To develop a method of studying the organic matter in the fossils while still preserving the spatial context, Cody turned to his collaborator Kevin Boyce, Ph.D., a paleobotanist at Harvard University. "What Kevin does is polish a surface of rock where the interesting fossils are, etch it in hydrofluoric acid, then put a gel on top," Cody says. "You allow the thing to dry and then pull it off like you're pulling a bandage off your leg." With it comes all the organic matter that was embedded in the chert, while completely preserving the anatomical detail.
Paleobotanists have been using this method for years. "The entire phylogeny of plants is based on this technique," Cody continues. "I said, well, that's organic matter; we can actually analyze that."
To do so, the researchers used scanning transmission X-ray microscopy (STXM, or "stixum"). This involved mounting the fossil impression on a copper grid and bombarding it with a brilliant focused beam of X-rays in the "soft" range — between 200-900 electron volts. Biological elements, such as carbon, nitrogen and oxygen, exhibit characteristic absorption in this unusual energy range, Cody says.
This is the first time STXM has been used to study archaeological fossils, and it could be applied to other lingering questions of paleontology, Cody says. For example, it could be used to determine whether what some scientists have called extremely ancient micro-fossils — on the order of 3.5 billion years old — are actually biological fossils at all, or just organic matter.
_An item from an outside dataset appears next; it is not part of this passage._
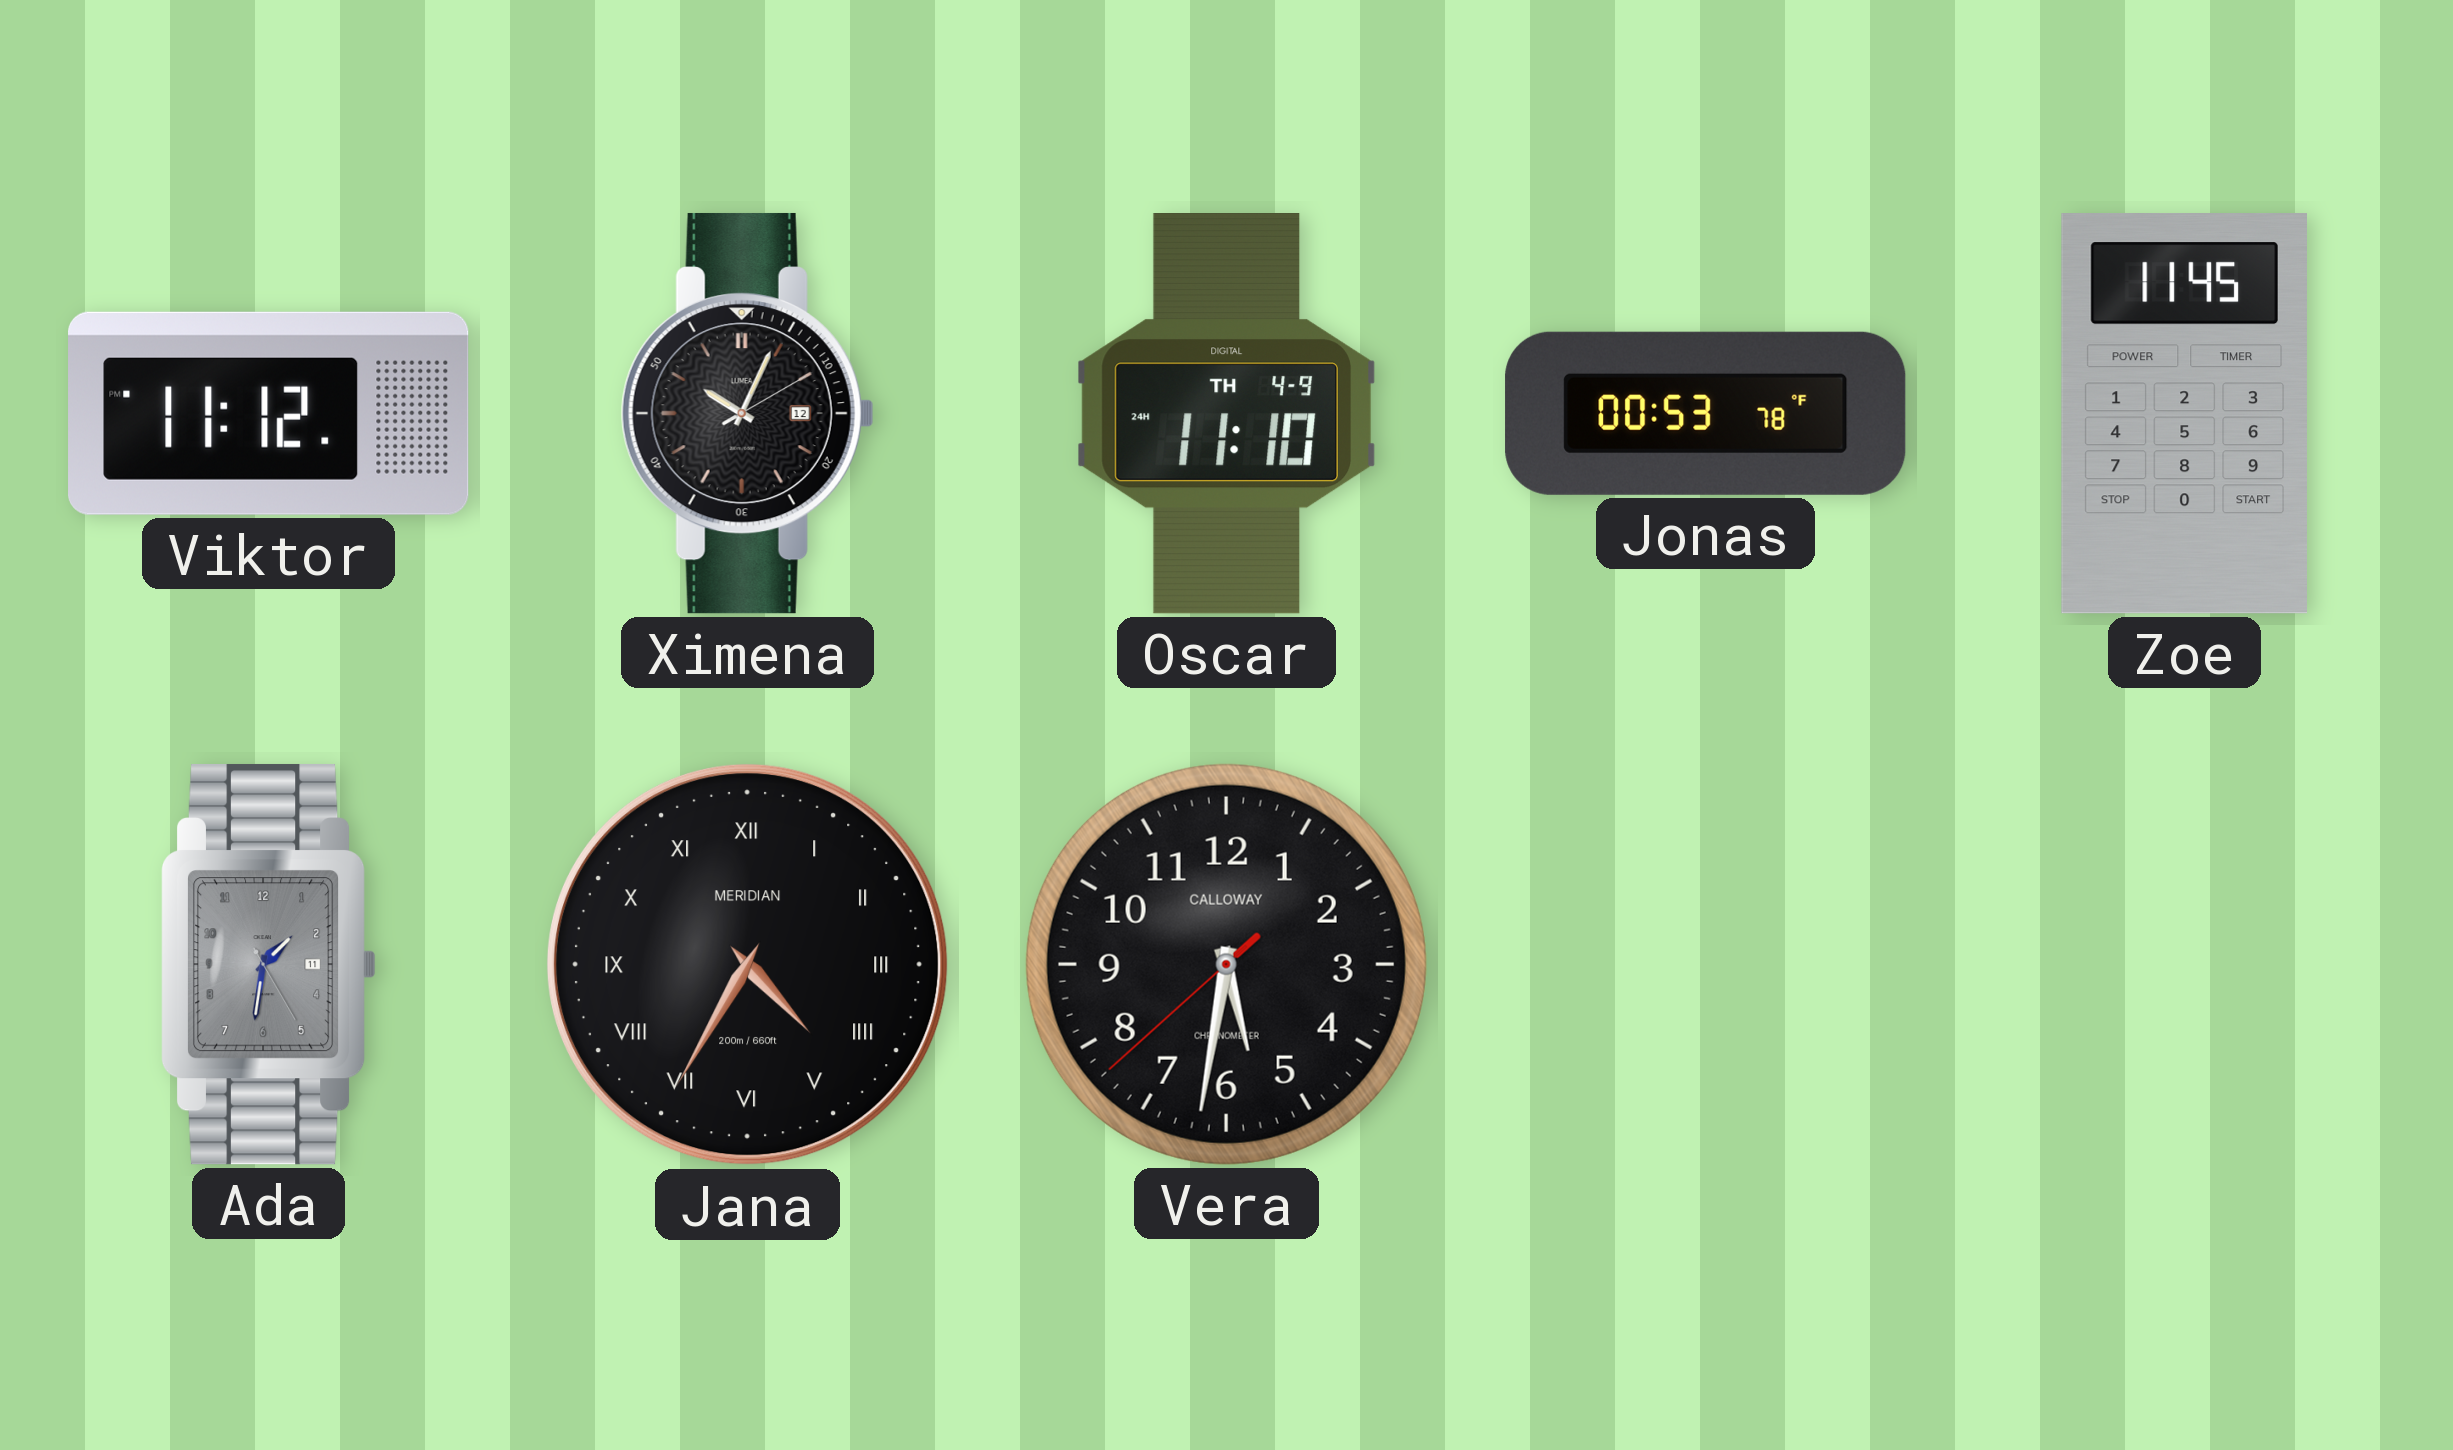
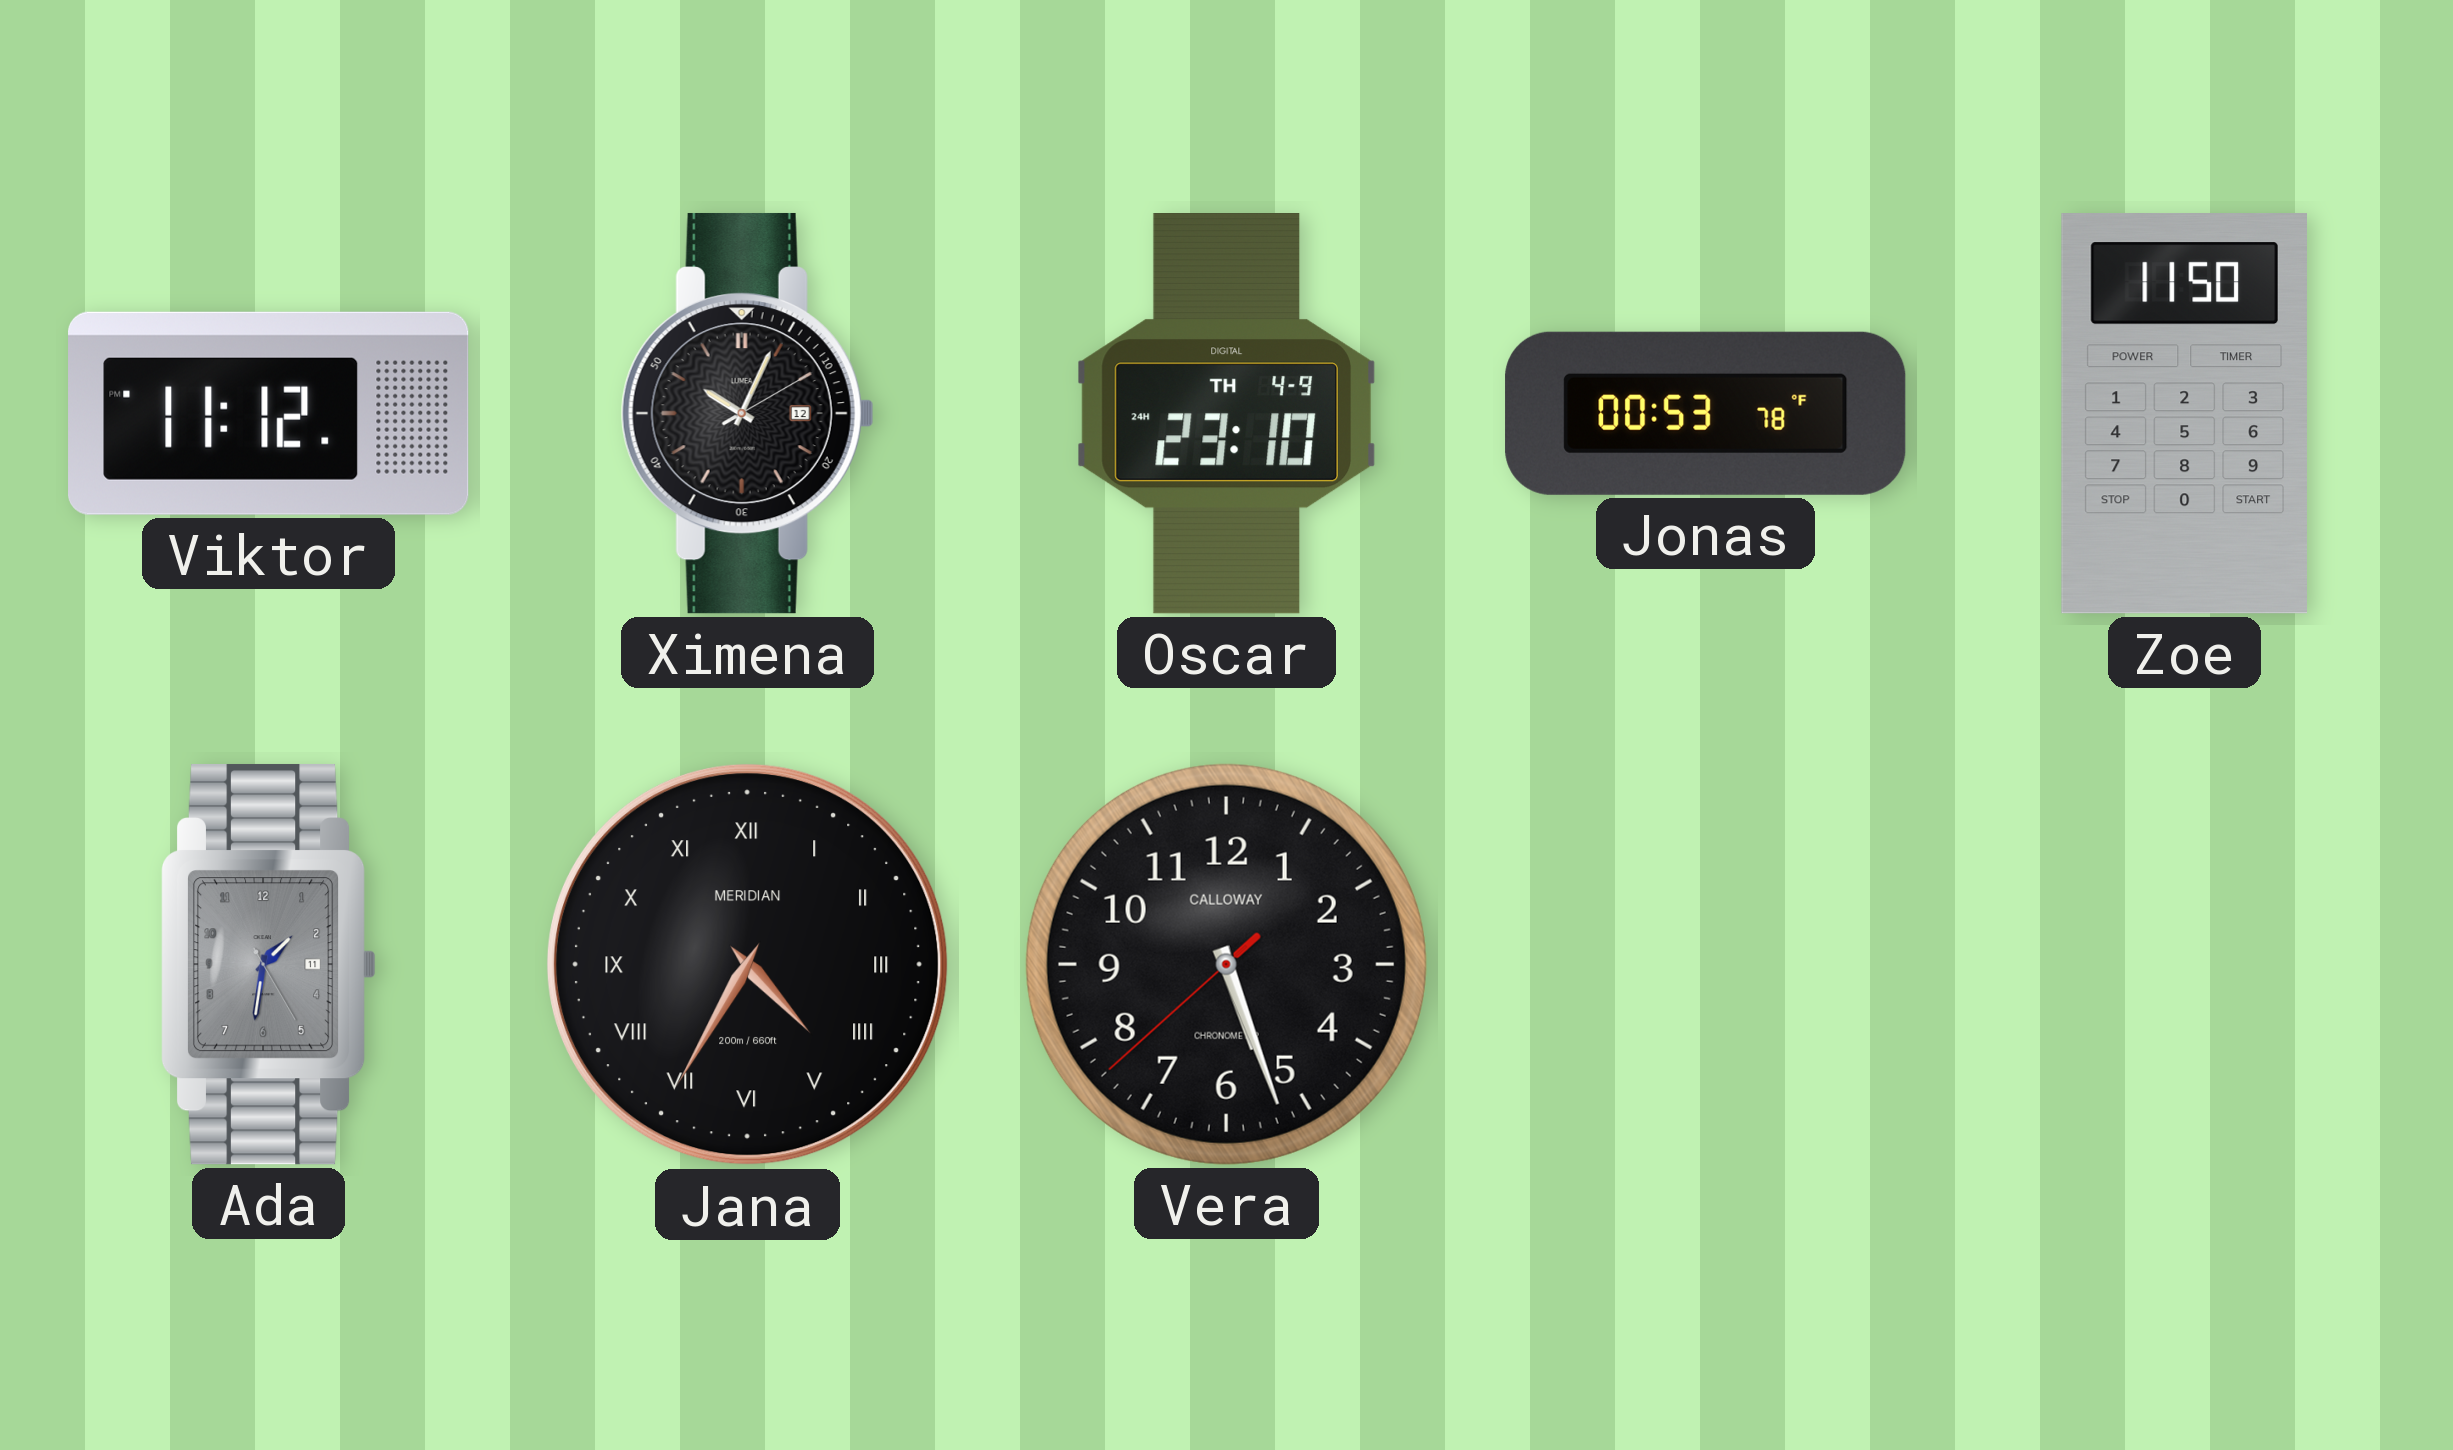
Oscar: 11:10 -> 23:10
Zoe: 11:45 -> 11:50
Vera: 5:31 -> 5:26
The technique also has potential uses in the area of petroleum and natural gas exploration, and it could even be used to study the complex organic chemistry found in meteorites. "It turns out that biologically derived organic matter is chemically and structurally complex," Cody says. "This is a very nice tool to try to interrogate that complexity while obtaining chemical information."
The paper on this research, GEOC 106, will be presented at 9 a.m., Tuesday, March 25, at the Morial Convention Center, Room 387, during the symposium, "Ancient Biomolecules: New Perspectives in Archaeology and Paleobiology."